» **What you should do**
Nothing but the lines from the one containing "ビュー【味付けないシンプル" through the one containing "N SIX ONE 95 インプレ レビ", both included, should be given again, each exactly as written below.

(Stored data entries)
☆ ☆ ☆ ☆ ☆

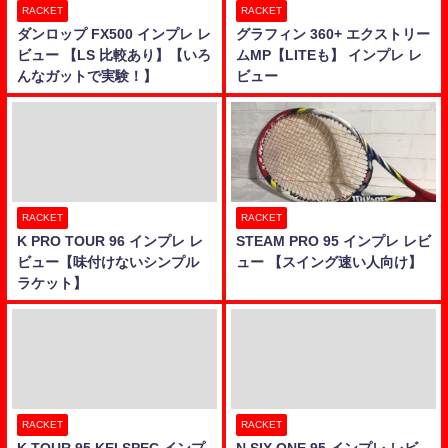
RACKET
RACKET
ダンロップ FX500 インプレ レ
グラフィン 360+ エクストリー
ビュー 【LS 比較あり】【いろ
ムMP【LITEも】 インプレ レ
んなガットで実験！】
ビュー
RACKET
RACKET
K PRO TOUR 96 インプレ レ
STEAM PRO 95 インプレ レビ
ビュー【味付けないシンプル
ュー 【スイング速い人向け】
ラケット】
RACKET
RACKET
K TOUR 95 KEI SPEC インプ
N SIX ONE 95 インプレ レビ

☆ ☆ ☆ ☆ ☆

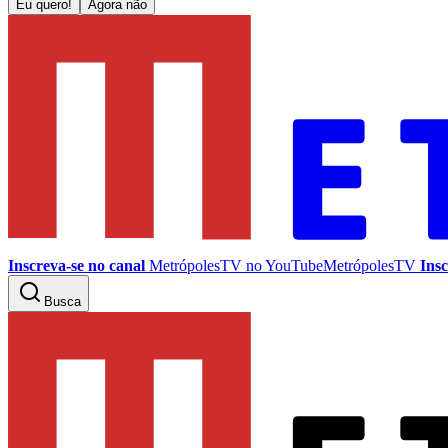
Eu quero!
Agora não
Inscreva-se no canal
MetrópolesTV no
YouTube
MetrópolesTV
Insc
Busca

☆ ☆ ☆ ☆ ☆

» **Solved problem**
ビュー【味付けないシンプル
ュー 【スイング速い人向け】
ラケット】
RACKET
RACKET
K TOUR 95 KEI SPEC インプ
N SIX ONE 95 インプレ レビ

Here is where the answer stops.